The story even toys with the existence of ghosts. Later, after the train crashes into the frozen lake and skids across the surface, the Hobo grabs the Hero Boy by his housecoat and saves him, the Conductor, and the Hero Girl from flying off the locomotive. When the boy looks back at his saviour, the man dissolves into snow flurries. This confirms that either this journey is a dream or the Hobo is a ghost. Afterwards, on their way back to the other passengers, the protagonists pass through an abandoned car that’s home to discarded toys. Nothing is creepier than hundreds of broken puppets and dolls hanging suspended in mid-air. But then, an Ebenezer Scrooge marionette comes to life and torments the young boy.

This small reference to another popular Yuletide fairytale points to the story’s overarching debt to “A Christmas Carol” and its myriad of film adaptations. Though most people can agree that The Polar Express is creepy on many levels, this is not unusual to the genre. Dickens’s story revolves around Scrooge’s encounters with the Ghosts of Christmas Past, Present, and Future. It also deals with morbid and disturbing themes and imagery, including Scrooge’s haunting by his former business partner, Jacob Marley, and the possible future death of Tiny Tim. (It’s also interesting to note that Zemeckis went on to direct an animated adaptation of “A Christmas Carol” for Disney five years later.) The Polar Express is simply carrying on a long-standing tradition of deep, dark, and sometimes creepy themes in holiday narratives.

In Dickens’s tale and many others, however, all representations of a happy Christmas are filled with warm light, good food, loved ones, laughter, and the magic of the holidays. So, it comes as a surprise when the Polar Express arrives at the North Pole and the creepiness continues. Soon after their arrival, the Hero Boy, Hero Girl, and their new friend, Billy the Lonely Boy (Jimmy Bennett), get lost in the streets and workshops of Santa’s village. It’s a ghost town with no one in sight and a muffled, distorted record plays crooner Christmas classics over the loud speaker.

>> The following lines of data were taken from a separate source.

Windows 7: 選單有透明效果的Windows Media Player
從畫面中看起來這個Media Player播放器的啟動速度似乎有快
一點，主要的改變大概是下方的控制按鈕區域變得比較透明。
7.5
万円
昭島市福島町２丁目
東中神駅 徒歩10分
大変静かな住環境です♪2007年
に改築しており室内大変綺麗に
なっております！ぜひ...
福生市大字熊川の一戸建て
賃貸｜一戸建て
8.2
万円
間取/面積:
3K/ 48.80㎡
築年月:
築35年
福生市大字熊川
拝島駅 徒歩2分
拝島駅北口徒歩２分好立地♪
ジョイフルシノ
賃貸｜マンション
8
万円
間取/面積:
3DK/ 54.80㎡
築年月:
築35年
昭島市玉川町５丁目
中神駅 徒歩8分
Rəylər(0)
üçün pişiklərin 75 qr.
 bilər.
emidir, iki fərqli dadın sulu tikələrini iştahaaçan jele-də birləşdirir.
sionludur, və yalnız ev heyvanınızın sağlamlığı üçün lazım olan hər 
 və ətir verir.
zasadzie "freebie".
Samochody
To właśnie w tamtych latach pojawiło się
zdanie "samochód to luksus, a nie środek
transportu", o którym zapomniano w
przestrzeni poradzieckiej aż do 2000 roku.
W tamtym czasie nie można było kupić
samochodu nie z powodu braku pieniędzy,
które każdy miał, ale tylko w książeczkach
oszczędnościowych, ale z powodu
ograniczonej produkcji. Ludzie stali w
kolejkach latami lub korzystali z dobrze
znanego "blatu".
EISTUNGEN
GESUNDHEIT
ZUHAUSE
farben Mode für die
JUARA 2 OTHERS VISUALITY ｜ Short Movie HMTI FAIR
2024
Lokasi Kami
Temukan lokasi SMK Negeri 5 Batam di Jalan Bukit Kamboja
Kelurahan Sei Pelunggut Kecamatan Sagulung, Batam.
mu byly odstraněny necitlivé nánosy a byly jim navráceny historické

The children eventually happen upon a few elves deciding the fate of a ‘naughty’ boy who put gum in his sister’s hair. Strangely, instead of being cute or jolly, the elves have severe features, raspy voices, and thick Brooklyn accents. The whole scene is rather unnerving, and the magic of Christmas isn’t restored until our hero finally meets Santa Claus.

The problem with The Polar Express isn’t that the character animation is waxy and uncanny or that the film leans too heavily on disturbing themes. The filmmakers did their best with the technology at their disposal and the story provides a depth and uneasy whimsy that is characteristic of the genre and rewards an active audience. The problem is that the narrative arc spends too long in the liminal space between joy and fear, fantasy and reality, before any sort of resolution. By the time the warmth, light, joy, and magic of Christmas is restored at the end of the film, we’ve been pulled through so much darkness that the ending hardly feels satisfying and the creepiness lingers.

Zemeckis and his team should be commended for their experimental animation and for telling a unique story that pulls us in and won’t let go. Despite its critics, the film still inspires hundreds of people to flock to cinemas every year for a Christmas Eve screening. In the sugar-coated smorgasbord of holiday movies to choose from, this film stands out as a special story about what it means to believe in something, whether you can see it or not. But fair warning that it might give you nightmares. I, like most audiences, am still divided on whether that’s what Christmas is all about.